* **Task instructions**
Whatever the records below say, write them all out exactly.

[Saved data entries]
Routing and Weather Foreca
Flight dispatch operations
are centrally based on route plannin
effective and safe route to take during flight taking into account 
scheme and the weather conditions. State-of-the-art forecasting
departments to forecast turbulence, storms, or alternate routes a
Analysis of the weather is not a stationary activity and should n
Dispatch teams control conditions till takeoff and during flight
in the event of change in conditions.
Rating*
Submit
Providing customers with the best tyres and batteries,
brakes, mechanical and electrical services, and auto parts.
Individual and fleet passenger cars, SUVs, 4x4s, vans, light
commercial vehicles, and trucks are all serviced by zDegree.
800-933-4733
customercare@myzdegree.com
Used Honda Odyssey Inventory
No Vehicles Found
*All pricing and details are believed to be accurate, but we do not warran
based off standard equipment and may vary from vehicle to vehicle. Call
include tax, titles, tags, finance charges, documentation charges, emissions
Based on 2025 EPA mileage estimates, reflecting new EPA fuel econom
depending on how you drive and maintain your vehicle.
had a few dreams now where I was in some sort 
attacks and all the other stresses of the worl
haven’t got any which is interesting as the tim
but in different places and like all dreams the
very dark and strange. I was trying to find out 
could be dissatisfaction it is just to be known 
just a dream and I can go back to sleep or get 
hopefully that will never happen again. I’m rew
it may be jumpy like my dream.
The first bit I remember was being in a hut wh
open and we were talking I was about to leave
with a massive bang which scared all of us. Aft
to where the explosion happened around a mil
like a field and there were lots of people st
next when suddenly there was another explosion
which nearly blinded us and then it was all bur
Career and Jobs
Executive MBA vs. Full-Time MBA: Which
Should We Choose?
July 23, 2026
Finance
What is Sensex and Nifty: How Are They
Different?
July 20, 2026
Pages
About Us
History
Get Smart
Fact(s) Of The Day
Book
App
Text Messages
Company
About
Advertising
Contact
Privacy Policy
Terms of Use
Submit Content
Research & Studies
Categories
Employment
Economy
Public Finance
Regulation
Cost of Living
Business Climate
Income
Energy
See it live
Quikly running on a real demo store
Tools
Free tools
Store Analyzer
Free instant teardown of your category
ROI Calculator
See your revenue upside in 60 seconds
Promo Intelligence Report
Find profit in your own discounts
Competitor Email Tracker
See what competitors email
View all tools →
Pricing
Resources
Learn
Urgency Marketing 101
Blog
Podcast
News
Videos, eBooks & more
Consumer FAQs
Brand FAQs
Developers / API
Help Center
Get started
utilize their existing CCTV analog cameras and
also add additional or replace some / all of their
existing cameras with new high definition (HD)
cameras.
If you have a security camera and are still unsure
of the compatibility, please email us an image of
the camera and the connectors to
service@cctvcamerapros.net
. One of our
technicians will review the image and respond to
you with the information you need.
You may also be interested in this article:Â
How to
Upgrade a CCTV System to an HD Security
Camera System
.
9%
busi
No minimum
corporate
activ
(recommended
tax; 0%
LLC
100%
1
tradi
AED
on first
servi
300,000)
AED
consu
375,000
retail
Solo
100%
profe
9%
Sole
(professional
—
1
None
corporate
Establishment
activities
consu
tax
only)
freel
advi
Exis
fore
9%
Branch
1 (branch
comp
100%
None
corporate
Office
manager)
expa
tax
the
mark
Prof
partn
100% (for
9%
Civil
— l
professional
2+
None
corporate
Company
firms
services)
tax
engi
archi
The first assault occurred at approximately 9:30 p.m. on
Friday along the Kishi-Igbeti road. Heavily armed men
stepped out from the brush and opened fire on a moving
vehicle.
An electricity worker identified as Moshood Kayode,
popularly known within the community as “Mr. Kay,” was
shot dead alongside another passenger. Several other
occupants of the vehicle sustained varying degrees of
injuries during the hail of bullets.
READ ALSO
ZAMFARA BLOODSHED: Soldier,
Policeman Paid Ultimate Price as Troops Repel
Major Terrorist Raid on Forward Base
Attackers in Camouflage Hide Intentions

* **Expected answer**
Routing and Weather Foreca
Flight dispatch operations
are centrally based on route plannin
effective and safe route to take during flight taking into account 
scheme and the weather conditions. State-of-the-art forecasting
departments to forecast turbulence, storms, or alternate routes a
Analysis of the weather is not a stationary activity and should n
Dispatch teams control conditions till takeoff and during flight
in the event of change in conditions.
Rating*
Submit
Providing customers with the best tyres and batteries,
brakes, mechanical and electrical services, and auto parts.
Individual and fleet passenger cars, SUVs, 4x4s, vans, light
commercial vehicles, and trucks are all serviced by zDegree.
800-933-4733
customercare@myzdegree.com
Used Honda Odyssey Inventory
No Vehicles Found
*All pricing and details are believed to be accurate, but we do not warran
based off standard equipment and may vary from vehicle to vehicle. Call
include tax, titles, tags, finance charges, documentation charges, emissions
Based on 2025 EPA mileage estimates, reflecting new EPA fuel econom
depending on how you drive and maintain your vehicle.
had a few dreams now where I was in some sort 
attacks and all the other stresses of the worl
haven’t got any which is interesting as the tim
but in different places and like all dreams the
very dark and strange. I was trying to find out 
could be dissatisfaction it is just to be known 
just a dream and I can go back to sleep or get 
hopefully that will never happen again. I’m rew
it may be jumpy like my dream.
The first bit I remember was being in a hut wh
open and we were talking I was about to leave
with a massive bang which scared all of us. Aft
to where the explosion happened around a mil
like a field and there were lots of people st
next when suddenly there was another explosion
which nearly blinded us and then it was all bur
Career and Jobs
Executive MBA vs. Full-Time MBA: Which
Should We Choose?
July 23, 2026
Finance
What is Sensex and Nifty: How Are They
Different?
July 20, 2026
Pages
About Us
History
Get Smart
Fact(s) Of The Day
Book
App
Text Messages
Company
About
Advertising
Contact
Privacy Policy
Terms of Use
Submit Content
Research & Studies
Categories
Employment
Economy
Public Finance
Regulation
Cost of Living
Business Climate
Income
Energy
See it live
Quikly running on a real demo store
Tools
Free tools
Store Analyzer
Free instant teardown of your category
ROI Calculator
See your revenue upside in 60 seconds
Promo Intelligence Report
Find profit in your own discounts
Competitor Email Tracker
See what competitors email
View all tools →
Pricing
Resources
Learn
Urgency Marketing 101
Blog
Podcast
News
Videos, eBooks & more
Consumer FAQs
Brand FAQs
Developers / API
Help Center
Get started
utilize their existing CCTV analog cameras and
also add additional or replace some / all of their
existing cameras with new high definition (HD)
cameras.
If you have a security camera and are still unsure
of the compatibility, please email us an image of
the camera and the connectors to
service@cctvcamerapros.net
. One of our
technicians will review the image and respond to
you with the information you need.
You may also be interested in this article:Â
How to
Upgrade a CCTV System to an HD Security
Camera System
.
9%
busi
No minimum
corporate
activ
(recommended
tax; 0%
LLC
100%
1
tradi
AED
on first
servi
300,000)
AED
consu
375,000
retail
Solo
100%
profe
9%
Sole
(professional
—
1
None
corporate
Establishment
activities
consu
tax
only)
freel
advi
Exis
fore
9%
Branch
1 (branch
comp
100%
None
corporate
Office
manager)
expa
tax
the
mark
Prof
partn
100% (for
9%
Civil
— l
professional
2+
None
corporate
Company
firms
services)
tax
engi
archi
The first assault occurred at approximately 9:30 p.m. on
Friday along the Kishi-Igbeti road. Heavily armed men
stepped out from the brush and opened fire on a moving
vehicle.
An electricity worker identified as Moshood Kayode,
popularly known within the community as “Mr. Kay,” was
shot dead alongside another passenger. Several other
occupants of the vehicle sustained varying degrees of
injuries during the hail of bullets.
READ ALSO
ZAMFARA BLOODSHED: Soldier,
Policeman Paid Ultimate Price as Troops Repel
Major Terrorist Raid on Forward Base
Attackers in Camouflage Hide Intentions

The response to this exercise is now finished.